## YOUR TASK
Return each line of the records below in which the string "mPas" turns up.

## RAW DATA
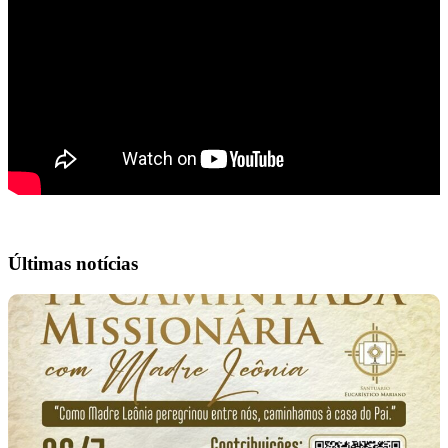
Últimas notícias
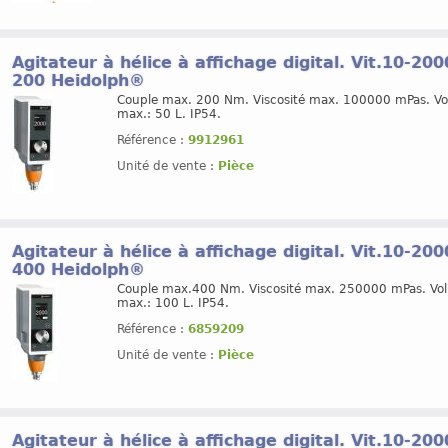
Agitateur à hélice à affichage digital. Vit.10-20
200 Heidolph®
Couple max. 200 Nm. Viscosité max. 100000 mPas. Vo
max.: 50 L. IP54.
Référence :
9912961
Unité de vente :
Pièce
Agitateur à hélice à affichage digital. Vit.10-20
400 Heidolph®
Couple max.400 Nm. Viscosité max. 250000 mPas. Vol
max.: 100 L. IP54.
Référence :
6859209
Unité de vente :
Pièce
Agitateur à hélice à affichage digital. Vit.10-2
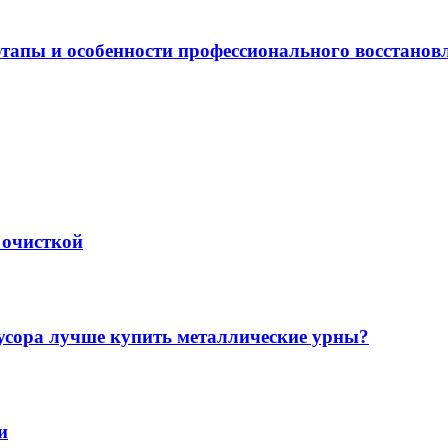
этапы и особенности профессионального восстанов
 очисткой
мусора лучше купить металлические урны?
и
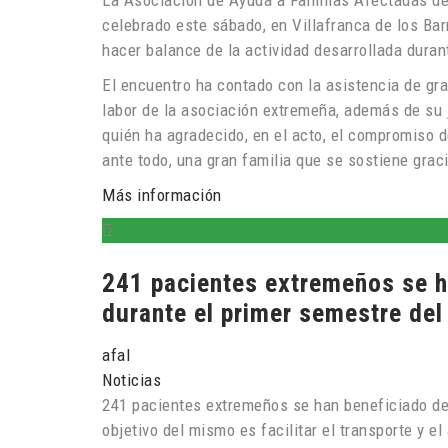
La Asociación de Ayuda a Familias Afectadas de
celebrado este sábado, en Villafranca de los Ba
hacer balance de la actividad desarrollada durant
El encuentro ha contado con la asistencia de gr
labor de la asociación extremeña, además de su 
quién ha agradecido, en el acto, el compromiso d
ante todo, una gran familia que se sostiene gra
Más información
241 pacientes extremeños se 
durante el primer semestre del
afal
Noticias
241 pacientes extremeños se han beneficiado de
objetivo del mismo es facilitar el transporte y e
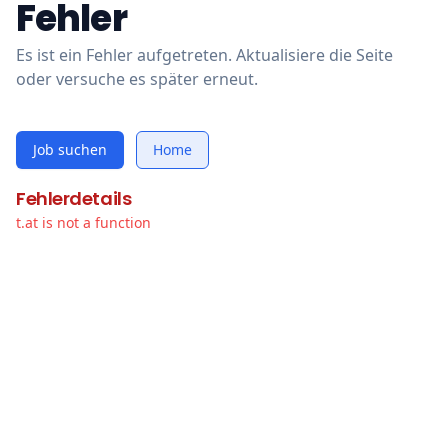
Fehler
Es ist ein Fehler aufgetreten. Aktualisiere die Seite
oder versuche es später erneut.
Job suchen
Home
Fehlerdetails
t.at is not a function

## RESULT
Couple max. 200 Nm. Viscosité max. 100000 mPas. Vo
Couple max.400 Nm. Viscosité max. 250000 mPas. Vol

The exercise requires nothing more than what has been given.